**WHAT IS REQUIRED:**
Determine how many lines of the entries contain "votre". Reply with that number alone.

**SOURCE MATERIAL:**
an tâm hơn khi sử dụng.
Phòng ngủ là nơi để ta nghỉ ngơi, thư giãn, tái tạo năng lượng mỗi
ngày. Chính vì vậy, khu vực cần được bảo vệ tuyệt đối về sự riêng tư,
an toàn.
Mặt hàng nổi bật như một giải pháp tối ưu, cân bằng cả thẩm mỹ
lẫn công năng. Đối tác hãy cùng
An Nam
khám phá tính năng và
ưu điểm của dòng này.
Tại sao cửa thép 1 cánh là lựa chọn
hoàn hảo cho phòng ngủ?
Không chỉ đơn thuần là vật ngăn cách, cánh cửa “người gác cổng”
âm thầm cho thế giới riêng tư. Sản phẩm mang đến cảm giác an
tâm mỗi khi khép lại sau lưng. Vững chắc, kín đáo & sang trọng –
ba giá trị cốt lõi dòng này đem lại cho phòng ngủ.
* * *
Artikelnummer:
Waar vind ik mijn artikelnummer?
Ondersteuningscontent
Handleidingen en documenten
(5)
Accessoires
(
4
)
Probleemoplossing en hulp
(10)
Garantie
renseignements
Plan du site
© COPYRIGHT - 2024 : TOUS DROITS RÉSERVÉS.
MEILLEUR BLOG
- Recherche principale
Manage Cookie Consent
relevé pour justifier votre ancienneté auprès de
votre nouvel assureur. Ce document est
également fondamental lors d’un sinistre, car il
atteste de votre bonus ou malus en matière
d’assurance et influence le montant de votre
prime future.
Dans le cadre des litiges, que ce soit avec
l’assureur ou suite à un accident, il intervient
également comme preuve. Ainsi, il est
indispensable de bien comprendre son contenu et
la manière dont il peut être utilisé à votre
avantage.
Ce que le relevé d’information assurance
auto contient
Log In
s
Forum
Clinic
--
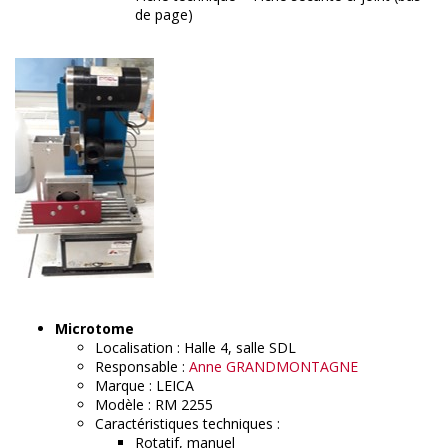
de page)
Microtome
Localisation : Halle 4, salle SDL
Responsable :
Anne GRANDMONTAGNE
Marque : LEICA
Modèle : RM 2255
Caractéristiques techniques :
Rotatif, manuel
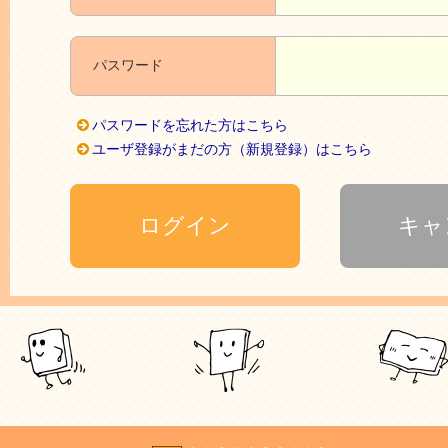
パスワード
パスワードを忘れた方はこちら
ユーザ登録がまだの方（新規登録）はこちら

**SOLUTION TO THIS TASK:**
5